WHAT THE EXERCISE ASKS:
Report how many lines in the data include "brace", with the number as the only reply.

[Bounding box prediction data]
_ _ _ _ _

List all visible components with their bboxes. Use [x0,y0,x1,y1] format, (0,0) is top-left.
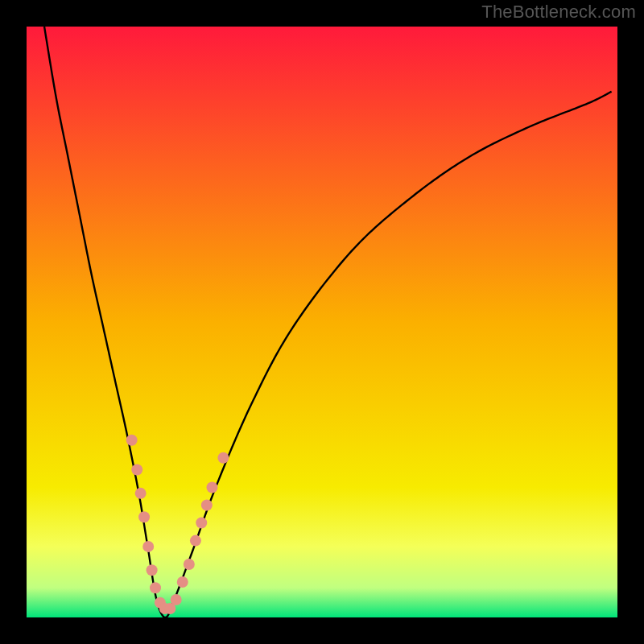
highlight-dot [150,582,161,593]
highlight-dot [217,452,229,464]
highlight-dot [171,594,182,605]
highlight-dot [131,464,142,476]
highlight-dot [138,511,150,522]
highlight-dot [135,488,147,499]
chart-container: TheBottleneck.com [0,0,644,644]
highlight-dot [206,482,217,493]
bottleneck-chart [0,0,644,644]
highlight-dot [201,500,213,511]
highlight-dot [142,541,154,552]
watermark-text: TheBottleneck.com [481,2,636,23]
highlight-dot [196,518,207,529]
plot-area [27,27,617,617]
highlight-dot [126,435,138,446]
highlight-dot [147,564,158,576]
highlight-dot [184,559,195,570]
gradient-background [27,27,617,617]
highlight-dot [177,576,188,588]
highlight-dot [190,535,201,547]
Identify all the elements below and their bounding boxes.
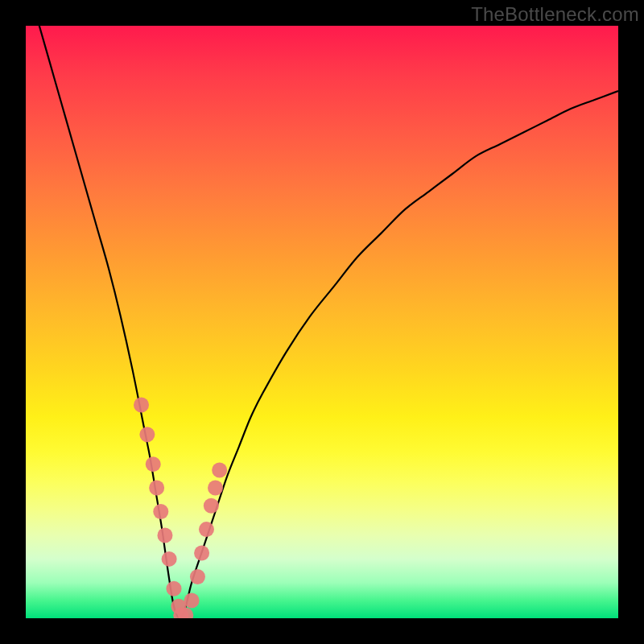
data-marker [134, 398, 149, 413]
data-marker [162, 551, 177, 567]
watermark-text: TheBottleneck.com [471, 3, 639, 26]
data-marker [153, 504, 168, 519]
data-marker [146, 456, 161, 472]
data-marker [194, 546, 209, 561]
data-marker [167, 581, 182, 597]
data-marker [199, 522, 214, 537]
curve-line [26, 26, 618, 618]
data-marker [190, 569, 205, 584]
data-marker [157, 527, 172, 543]
data-marker [139, 427, 155, 442]
data-marker [184, 592, 200, 608]
data-markers [134, 398, 227, 618]
curve-layer [26, 26, 618, 618]
plot-area [26, 26, 618, 618]
chart-frame: TheBottleneck.com [0, 0, 644, 644]
data-marker [208, 481, 223, 496]
bottleneck-curve [26, 26, 618, 618]
data-marker [149, 481, 164, 496]
data-marker [212, 463, 227, 478]
data-marker [204, 498, 219, 514]
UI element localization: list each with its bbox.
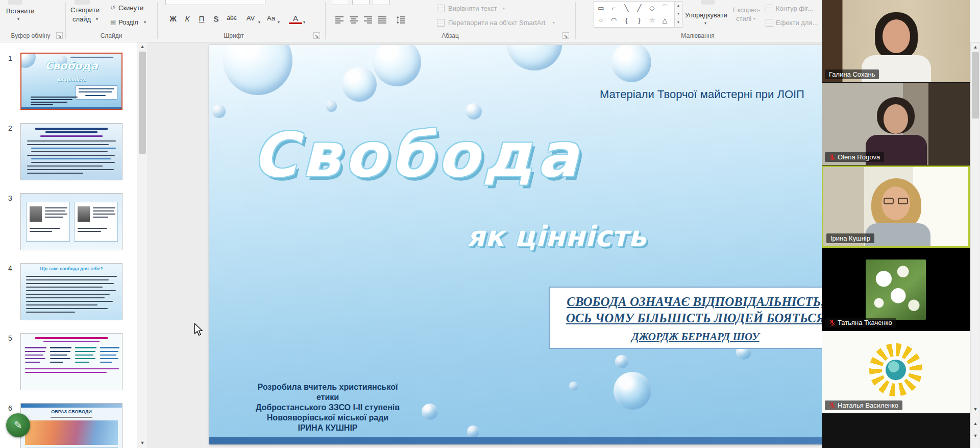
align-left-icon[interactable] bbox=[335, 16, 344, 24]
shape-triangle-icon[interactable]: △ bbox=[658, 14, 671, 27]
current-slide[interactable]: Матеріали Творчої майстерні при ЛОІП Сво… bbox=[209, 45, 852, 444]
new-slide-chevron-icon[interactable]: ▾ bbox=[96, 17, 98, 21]
shapes-more-icon[interactable]: ▼ bbox=[675, 18, 682, 27]
bar bbox=[25, 368, 119, 369]
mini-slide-subtitle: як цінність bbox=[21, 77, 121, 82]
quote-line-1: СВОБОДА ОЗНАЧАЄ ВІДПОВІДАЛЬНІСТЬ, bbox=[550, 294, 841, 310]
justify-icon[interactable] bbox=[378, 16, 387, 24]
main-scroll-thumb[interactable] bbox=[972, 52, 979, 119]
thumbnail-slide-4[interactable]: Що таке свобода для тебе? bbox=[20, 263, 122, 320]
shapes-gallery-scrollbar[interactable]: ▲ ▼ ▼ bbox=[674, 2, 682, 27]
path bbox=[194, 323, 202, 335]
mini-quote-box bbox=[76, 85, 117, 100]
shape-arc-icon[interactable]: ⌒ bbox=[658, 2, 671, 14]
thumbnail-slide-1[interactable]: Свобода як цінність bbox=[20, 53, 122, 110]
thumbnail-scroll-down-icon[interactable]: ▼ bbox=[137, 440, 148, 445]
next-slide-icon[interactable]: ▼ bbox=[971, 433, 980, 438]
bullets-button-cutoff[interactable] bbox=[332, 0, 349, 5]
section-button[interactable]: Розділ bbox=[118, 18, 138, 26]
shapes-gallery: ▭ ⌐ ╲ ╱ ◇ ⌒ ○ ◠ { } ☆ △ ▲ ▼ ▼ bbox=[594, 1, 682, 28]
bold-button[interactable]: Ж bbox=[166, 14, 180, 23]
underline-button[interactable]: П bbox=[195, 14, 208, 23]
shape-line2-icon[interactable]: ╱ bbox=[633, 2, 646, 14]
slide-subtitle-text[interactable]: як цінність bbox=[449, 220, 664, 253]
video-tile-galyna-sokhan[interactable]: Галина Сохань bbox=[822, 0, 970, 82]
main-vertical-scrollbar[interactable]: ▲ ▼ ▲ ▼ bbox=[970, 43, 979, 448]
character-spacing-chevron-icon[interactable]: ▾ bbox=[258, 20, 260, 25]
strikethrough-button[interactable]: abc bbox=[224, 14, 240, 21]
shape-brace-left-icon[interactable]: { bbox=[620, 14, 633, 27]
font-color-button[interactable]: А bbox=[289, 14, 302, 24]
section-chevron-icon[interactable]: ▾ bbox=[144, 20, 146, 25]
thumbnail-slide-3[interactable] bbox=[20, 193, 122, 250]
previous-slide-icon[interactable]: ▲ bbox=[971, 421, 980, 426]
video-tile-olena-rogova[interactable]: Olena Rogova bbox=[822, 83, 970, 165]
thumbnail-scroll-up-icon[interactable]: ▲ bbox=[137, 44, 148, 49]
font-group-label: Шрифт bbox=[157, 32, 310, 39]
thumbnail-number-3: 3 bbox=[8, 194, 12, 202]
quote-box[interactable]: СВОБОДА ОЗНАЧАЄ ВІДПОВІДАЛЬНІСТЬ, ОСЬ ЧО… bbox=[549, 287, 842, 349]
thumbnail-slide-2[interactable] bbox=[20, 123, 122, 180]
thumbnail-scrollbar[interactable]: ▲ ▼ bbox=[137, 42, 147, 448]
shape-line-icon[interactable]: ╲ bbox=[620, 2, 633, 14]
participant-name-label: Ірина Кушнір bbox=[826, 233, 874, 243]
shape-oval-icon[interactable]: ○ bbox=[595, 14, 607, 27]
video-tile-iryna-kushnir-active-speaker[interactable]: Ірина Кушнір bbox=[822, 166, 970, 248]
paste-chevron-icon[interactable]: ▾ bbox=[17, 17, 19, 21]
paste-button[interactable]: Вставити bbox=[6, 7, 35, 15]
bar bbox=[93, 217, 108, 218]
shape-curve-icon[interactable]: ◠ bbox=[607, 14, 620, 27]
slide-header-text[interactable]: Матеріали Творчої майстерні при ЛОІП bbox=[600, 88, 852, 101]
new-slide-button[interactable]: Створити bbox=[70, 6, 100, 14]
line-spacing-icon[interactable] bbox=[396, 16, 405, 24]
font-color-chevron-icon[interactable]: ▾ bbox=[303, 20, 305, 25]
numbering-button-cutoff[interactable] bbox=[352, 0, 370, 5]
change-case-chevron-icon[interactable]: ▾ bbox=[278, 20, 280, 25]
shapes-scroll-down-icon[interactable]: ▼ bbox=[675, 10, 682, 18]
quick-styles-button-line2: стилі bbox=[736, 15, 751, 22]
thumbnail-slide-6[interactable]: ОБРАЗ СВОБОДИ bbox=[20, 403, 122, 448]
align-center-icon[interactable] bbox=[349, 16, 358, 24]
clipboard-icon bbox=[8, 0, 22, 5]
new-slide-button-line2[interactable]: слайд bbox=[72, 15, 91, 23]
bar bbox=[79, 91, 112, 92]
align-text-icon bbox=[437, 5, 445, 12]
reset-slide-button[interactable]: Скинути bbox=[118, 4, 143, 12]
indent-button-cutoff[interactable] bbox=[373, 0, 390, 5]
bar bbox=[25, 362, 40, 363]
bar bbox=[93, 214, 115, 215]
shapes-scroll-up-icon[interactable]: ▲ bbox=[675, 2, 682, 10]
italic-button[interactable]: К bbox=[181, 14, 194, 23]
arrange-chevron-icon[interactable]: ▾ bbox=[704, 21, 706, 26]
clipboard-dialog-launcher[interactable]: ⇘ bbox=[56, 32, 63, 39]
main-scroll-down-icon[interactable]: ▼ bbox=[971, 407, 980, 412]
quick-styles-chevron-icon: ▾ bbox=[753, 17, 755, 21]
bar bbox=[50, 351, 70, 352]
annotation-pen-button[interactable]: ✎ bbox=[6, 413, 30, 437]
font-dialog-launcher[interactable]: ⇘ bbox=[313, 32, 320, 39]
g bbox=[400, 17, 405, 23]
participant-name-label: Татьяна Ткаченко bbox=[825, 318, 896, 327]
shape-outline-button: Контур фіг... bbox=[776, 5, 813, 12]
mini-title-strip bbox=[21, 404, 122, 408]
change-case-button[interactable]: Aa bbox=[264, 14, 278, 22]
video-tile-tatyana-tkachenko[interactable]: Татьяна Ткаченко bbox=[822, 248, 970, 331]
align-right-icon[interactable] bbox=[363, 16, 373, 24]
shape-corner-icon[interactable]: ⌐ bbox=[607, 2, 620, 14]
paragraph-dialog-launcher[interactable]: ⇘ bbox=[562, 32, 569, 39]
slide-title-text[interactable]: Свобода bbox=[252, 120, 582, 191]
thumbnail-scroll-thumb[interactable] bbox=[139, 52, 146, 154]
mouse-cursor bbox=[193, 323, 204, 336]
credits-block[interactable]: Розробила вчитель християнської етики До… bbox=[248, 382, 407, 433]
main-scroll-up-icon[interactable]: ▲ bbox=[971, 44, 980, 50]
shape-brace-right-icon[interactable]: } bbox=[633, 14, 646, 27]
text-shadow-button[interactable]: S bbox=[209, 14, 223, 23]
shape-star-icon[interactable]: ☆ bbox=[646, 14, 658, 27]
thumbnail-slide-5[interactable] bbox=[20, 333, 122, 390]
arrange-button[interactable]: Упорядкувати bbox=[685, 11, 727, 19]
video-tile-natalya-vasylenko[interactable]: Наталья Василенко bbox=[822, 331, 970, 413]
mini-slide-title: ОБРАЗ СВОБОДИ bbox=[21, 409, 122, 414]
shape-diamond-icon[interactable]: ◇ bbox=[646, 2, 658, 14]
shape-rectangle-icon[interactable]: ▭ bbox=[595, 2, 607, 14]
character-spacing-button[interactable]: AV bbox=[243, 14, 258, 22]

_ _ _ _ _

SOLUTION:
2